Type of work: Essays

Form and Content

Based on Luce Irigaray’s work as a psychoanalyst, linguist, and philosopher, the eleven essays collected in This Sex Which Is Not One critically analyze Western culture’s descriptions of female identity and the many ways in which these representations influence women’s psychic, social, and economic development. Irigaray explores a number of related issues, including the restrictive nature of masculinist language systems and the subsequent limitations in male-defined images of female sexuality, women’s absence in Western philosophical tradition, and the importance of developing exclusively feminine modes of communication. The nonlinear, poetic writing styles she employs in many of these essays make it difficult to arrive at definitive statements concerning her theories of the feminine, yet this elusiveness is an important part of her undertaking.
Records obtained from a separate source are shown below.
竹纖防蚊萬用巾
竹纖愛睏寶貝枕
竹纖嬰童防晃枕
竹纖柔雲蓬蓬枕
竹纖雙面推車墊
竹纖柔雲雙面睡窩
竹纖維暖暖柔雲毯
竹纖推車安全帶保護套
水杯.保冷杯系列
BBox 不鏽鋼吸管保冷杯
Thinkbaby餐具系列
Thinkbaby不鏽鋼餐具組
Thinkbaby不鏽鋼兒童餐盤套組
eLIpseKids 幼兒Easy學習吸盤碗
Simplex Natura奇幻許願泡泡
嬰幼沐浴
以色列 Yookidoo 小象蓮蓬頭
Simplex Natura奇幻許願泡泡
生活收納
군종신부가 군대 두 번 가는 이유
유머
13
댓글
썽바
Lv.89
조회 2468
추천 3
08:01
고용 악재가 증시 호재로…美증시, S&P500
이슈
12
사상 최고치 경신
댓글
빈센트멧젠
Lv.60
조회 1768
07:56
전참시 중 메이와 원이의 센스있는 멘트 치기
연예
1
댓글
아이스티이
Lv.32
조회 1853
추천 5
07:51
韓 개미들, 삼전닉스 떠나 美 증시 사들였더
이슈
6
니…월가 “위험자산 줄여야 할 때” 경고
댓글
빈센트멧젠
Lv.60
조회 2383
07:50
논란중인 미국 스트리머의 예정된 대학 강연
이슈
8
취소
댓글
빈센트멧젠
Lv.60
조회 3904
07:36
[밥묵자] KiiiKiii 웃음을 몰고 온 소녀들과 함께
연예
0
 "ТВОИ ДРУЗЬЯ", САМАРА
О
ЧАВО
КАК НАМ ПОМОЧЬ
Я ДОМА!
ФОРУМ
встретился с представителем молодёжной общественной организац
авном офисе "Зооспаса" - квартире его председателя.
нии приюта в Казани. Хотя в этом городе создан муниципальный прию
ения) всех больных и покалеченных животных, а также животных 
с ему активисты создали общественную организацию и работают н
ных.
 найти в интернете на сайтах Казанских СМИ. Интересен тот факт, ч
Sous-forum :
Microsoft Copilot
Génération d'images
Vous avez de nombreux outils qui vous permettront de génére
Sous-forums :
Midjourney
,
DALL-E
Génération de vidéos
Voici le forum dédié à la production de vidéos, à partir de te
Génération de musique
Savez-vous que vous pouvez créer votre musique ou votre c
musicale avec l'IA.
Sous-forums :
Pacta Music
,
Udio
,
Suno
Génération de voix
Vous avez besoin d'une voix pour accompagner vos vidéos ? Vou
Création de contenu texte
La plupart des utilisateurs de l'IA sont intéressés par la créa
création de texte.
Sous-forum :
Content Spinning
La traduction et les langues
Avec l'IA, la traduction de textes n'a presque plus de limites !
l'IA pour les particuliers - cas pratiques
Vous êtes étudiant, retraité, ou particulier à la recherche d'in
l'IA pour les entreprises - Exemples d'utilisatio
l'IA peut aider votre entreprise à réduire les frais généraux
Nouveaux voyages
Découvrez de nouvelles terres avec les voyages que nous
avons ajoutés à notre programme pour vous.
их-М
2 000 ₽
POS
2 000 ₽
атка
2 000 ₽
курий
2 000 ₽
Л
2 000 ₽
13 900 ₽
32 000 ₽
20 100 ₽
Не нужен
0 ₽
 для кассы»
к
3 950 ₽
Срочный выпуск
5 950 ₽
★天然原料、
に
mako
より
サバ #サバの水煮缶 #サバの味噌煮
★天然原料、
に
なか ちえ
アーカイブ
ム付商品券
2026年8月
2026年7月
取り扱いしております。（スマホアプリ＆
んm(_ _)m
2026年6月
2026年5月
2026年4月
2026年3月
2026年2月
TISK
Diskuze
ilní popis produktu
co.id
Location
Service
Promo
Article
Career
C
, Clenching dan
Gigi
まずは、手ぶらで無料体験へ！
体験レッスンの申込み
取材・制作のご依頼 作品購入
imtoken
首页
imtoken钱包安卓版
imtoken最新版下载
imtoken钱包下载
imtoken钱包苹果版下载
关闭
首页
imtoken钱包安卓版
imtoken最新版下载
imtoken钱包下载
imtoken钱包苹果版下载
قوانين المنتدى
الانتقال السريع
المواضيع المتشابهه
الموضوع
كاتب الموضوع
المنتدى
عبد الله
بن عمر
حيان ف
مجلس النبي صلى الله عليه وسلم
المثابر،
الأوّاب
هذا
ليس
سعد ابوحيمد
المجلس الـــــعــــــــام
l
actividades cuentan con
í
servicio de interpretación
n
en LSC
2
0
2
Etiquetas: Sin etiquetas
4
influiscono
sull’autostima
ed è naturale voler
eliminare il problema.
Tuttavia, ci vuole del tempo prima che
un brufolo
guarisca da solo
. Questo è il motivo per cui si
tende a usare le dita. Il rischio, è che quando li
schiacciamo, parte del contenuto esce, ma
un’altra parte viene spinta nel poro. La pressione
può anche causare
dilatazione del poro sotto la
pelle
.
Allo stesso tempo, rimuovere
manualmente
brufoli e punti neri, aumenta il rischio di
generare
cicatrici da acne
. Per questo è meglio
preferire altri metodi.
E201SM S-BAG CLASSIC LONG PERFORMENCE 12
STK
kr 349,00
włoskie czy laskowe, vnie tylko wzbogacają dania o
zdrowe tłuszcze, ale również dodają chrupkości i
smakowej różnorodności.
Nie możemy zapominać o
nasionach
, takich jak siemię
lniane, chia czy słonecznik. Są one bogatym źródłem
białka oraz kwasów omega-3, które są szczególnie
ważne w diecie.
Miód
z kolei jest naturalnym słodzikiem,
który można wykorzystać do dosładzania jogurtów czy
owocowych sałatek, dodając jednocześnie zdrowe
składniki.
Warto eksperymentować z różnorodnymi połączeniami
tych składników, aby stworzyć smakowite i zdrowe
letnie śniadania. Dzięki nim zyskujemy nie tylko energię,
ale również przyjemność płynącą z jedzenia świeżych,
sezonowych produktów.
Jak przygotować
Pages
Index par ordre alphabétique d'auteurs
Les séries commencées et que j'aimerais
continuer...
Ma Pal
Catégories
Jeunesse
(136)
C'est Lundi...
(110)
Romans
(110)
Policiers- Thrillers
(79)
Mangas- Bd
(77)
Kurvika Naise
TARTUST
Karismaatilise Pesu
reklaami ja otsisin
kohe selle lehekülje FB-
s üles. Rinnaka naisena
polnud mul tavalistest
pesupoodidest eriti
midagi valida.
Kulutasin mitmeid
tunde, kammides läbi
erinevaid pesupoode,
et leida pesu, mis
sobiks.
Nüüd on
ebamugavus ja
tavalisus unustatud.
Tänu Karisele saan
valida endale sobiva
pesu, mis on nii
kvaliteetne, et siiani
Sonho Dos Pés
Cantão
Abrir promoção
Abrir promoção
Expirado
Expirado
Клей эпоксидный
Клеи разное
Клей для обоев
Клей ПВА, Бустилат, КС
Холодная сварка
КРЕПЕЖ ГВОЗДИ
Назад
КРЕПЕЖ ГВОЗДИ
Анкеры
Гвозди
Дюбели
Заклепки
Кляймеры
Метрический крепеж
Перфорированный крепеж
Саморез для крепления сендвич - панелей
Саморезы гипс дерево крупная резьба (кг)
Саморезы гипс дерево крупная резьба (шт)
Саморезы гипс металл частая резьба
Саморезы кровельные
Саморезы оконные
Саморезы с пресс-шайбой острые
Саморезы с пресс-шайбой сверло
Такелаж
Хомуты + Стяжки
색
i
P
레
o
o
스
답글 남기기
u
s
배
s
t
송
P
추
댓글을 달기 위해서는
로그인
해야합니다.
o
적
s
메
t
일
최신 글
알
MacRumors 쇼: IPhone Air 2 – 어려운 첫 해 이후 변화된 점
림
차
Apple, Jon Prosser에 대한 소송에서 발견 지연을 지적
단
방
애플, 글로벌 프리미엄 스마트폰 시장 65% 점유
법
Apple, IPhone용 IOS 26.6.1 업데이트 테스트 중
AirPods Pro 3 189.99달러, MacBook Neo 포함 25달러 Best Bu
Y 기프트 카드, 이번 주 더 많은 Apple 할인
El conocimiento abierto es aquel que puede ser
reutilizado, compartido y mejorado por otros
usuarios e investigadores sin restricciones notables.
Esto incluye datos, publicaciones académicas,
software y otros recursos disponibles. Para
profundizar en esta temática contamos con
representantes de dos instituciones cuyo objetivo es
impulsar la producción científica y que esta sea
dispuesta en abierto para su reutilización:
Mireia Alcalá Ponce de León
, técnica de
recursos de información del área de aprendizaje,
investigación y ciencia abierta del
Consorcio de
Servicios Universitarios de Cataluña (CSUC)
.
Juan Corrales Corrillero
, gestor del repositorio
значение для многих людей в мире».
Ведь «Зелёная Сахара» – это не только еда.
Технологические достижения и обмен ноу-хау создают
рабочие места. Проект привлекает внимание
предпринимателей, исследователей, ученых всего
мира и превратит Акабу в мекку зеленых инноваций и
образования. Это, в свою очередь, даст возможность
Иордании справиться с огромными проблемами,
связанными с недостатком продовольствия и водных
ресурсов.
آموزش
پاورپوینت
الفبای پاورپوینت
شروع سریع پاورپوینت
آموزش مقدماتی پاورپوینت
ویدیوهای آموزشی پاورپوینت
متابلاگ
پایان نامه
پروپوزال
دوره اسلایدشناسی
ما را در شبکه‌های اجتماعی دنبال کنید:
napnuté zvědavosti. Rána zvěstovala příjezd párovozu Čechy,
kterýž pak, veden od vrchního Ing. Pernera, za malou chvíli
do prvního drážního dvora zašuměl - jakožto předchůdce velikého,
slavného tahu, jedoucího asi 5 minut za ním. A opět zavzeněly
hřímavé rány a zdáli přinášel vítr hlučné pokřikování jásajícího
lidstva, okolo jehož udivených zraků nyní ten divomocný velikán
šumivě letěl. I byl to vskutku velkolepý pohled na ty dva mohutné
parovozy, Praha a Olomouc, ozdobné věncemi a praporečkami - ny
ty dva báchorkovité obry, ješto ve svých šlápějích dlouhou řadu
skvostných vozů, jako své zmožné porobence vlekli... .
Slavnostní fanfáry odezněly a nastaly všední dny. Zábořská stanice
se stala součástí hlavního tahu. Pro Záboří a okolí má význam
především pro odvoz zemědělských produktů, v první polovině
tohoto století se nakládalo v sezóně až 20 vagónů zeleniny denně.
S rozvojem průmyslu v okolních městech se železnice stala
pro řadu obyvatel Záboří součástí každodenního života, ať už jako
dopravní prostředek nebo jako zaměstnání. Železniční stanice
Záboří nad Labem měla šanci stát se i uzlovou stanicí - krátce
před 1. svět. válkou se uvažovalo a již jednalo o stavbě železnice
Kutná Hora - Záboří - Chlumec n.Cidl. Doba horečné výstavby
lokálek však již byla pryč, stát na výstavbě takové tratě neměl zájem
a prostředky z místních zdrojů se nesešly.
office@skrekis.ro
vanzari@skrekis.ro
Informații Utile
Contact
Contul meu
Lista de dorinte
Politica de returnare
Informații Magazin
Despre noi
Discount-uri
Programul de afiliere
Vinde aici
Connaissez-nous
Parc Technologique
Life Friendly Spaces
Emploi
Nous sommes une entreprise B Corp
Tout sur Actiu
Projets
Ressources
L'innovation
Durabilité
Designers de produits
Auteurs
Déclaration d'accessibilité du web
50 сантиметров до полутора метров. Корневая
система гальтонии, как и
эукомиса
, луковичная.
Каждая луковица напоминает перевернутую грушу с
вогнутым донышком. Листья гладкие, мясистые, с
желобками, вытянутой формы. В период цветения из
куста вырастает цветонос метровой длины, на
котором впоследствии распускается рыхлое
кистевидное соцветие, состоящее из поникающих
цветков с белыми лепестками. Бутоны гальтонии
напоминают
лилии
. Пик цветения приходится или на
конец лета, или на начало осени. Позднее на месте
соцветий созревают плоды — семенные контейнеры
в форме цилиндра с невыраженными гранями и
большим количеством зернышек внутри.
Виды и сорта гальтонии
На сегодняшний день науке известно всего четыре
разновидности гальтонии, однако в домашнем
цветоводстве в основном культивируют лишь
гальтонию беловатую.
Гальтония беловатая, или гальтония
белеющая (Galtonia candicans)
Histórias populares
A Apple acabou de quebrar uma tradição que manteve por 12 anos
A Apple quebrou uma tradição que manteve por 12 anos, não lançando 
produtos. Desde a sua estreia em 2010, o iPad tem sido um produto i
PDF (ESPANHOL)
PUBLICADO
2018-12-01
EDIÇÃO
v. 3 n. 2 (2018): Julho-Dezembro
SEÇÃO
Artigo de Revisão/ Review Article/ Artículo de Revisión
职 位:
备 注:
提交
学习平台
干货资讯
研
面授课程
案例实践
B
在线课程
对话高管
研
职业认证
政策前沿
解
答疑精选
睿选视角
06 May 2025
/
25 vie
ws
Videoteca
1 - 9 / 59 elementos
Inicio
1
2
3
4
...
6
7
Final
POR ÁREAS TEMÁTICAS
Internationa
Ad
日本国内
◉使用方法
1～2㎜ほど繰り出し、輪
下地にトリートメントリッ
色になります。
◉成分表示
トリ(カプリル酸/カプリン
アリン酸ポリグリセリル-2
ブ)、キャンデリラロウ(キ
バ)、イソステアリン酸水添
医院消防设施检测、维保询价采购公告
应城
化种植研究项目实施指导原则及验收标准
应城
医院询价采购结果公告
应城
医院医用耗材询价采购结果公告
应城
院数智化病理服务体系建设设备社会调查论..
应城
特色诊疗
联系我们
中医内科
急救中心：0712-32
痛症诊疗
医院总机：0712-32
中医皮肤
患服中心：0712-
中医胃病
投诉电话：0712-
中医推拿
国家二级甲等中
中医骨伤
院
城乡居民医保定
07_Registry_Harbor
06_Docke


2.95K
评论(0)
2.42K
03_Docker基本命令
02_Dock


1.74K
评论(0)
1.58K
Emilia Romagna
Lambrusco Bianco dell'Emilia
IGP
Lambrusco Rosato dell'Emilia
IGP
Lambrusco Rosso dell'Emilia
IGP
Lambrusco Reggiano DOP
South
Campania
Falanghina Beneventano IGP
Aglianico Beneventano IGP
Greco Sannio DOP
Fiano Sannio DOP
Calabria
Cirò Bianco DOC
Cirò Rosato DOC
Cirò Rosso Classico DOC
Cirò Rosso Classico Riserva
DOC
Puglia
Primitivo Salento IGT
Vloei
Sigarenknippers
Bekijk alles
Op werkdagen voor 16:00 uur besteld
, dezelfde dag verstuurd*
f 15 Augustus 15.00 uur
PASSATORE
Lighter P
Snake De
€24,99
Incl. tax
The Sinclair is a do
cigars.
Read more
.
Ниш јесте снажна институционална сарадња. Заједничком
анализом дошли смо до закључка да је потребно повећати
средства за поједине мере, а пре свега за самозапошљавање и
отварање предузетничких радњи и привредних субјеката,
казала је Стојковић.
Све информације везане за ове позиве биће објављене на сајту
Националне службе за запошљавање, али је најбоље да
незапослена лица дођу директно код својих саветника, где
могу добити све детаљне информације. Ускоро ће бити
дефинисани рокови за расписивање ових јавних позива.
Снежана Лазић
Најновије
By unsettling readers’ expectations, she challenges them to rethink conventional definitions of masculinity and femininity.

Although many of the essays in This Sex Which Is Not One were previously published in various journals and can be read separately, the arguments presented in each chapter are interconnected and mutually dependent. The title essay offers a useful entry into Irigaray’s work, for it provides readers with an overview of her theory of the feminine. In addition to arguing that women’s pleasure and female sexuality cannot be adequately described in Western culture’s patriarchal language systems, Irigaray contrasts women’s autoeroticism with men’s and offers an alternative perspective on the feminine, which she describes as plural, nonunitary, and fluid.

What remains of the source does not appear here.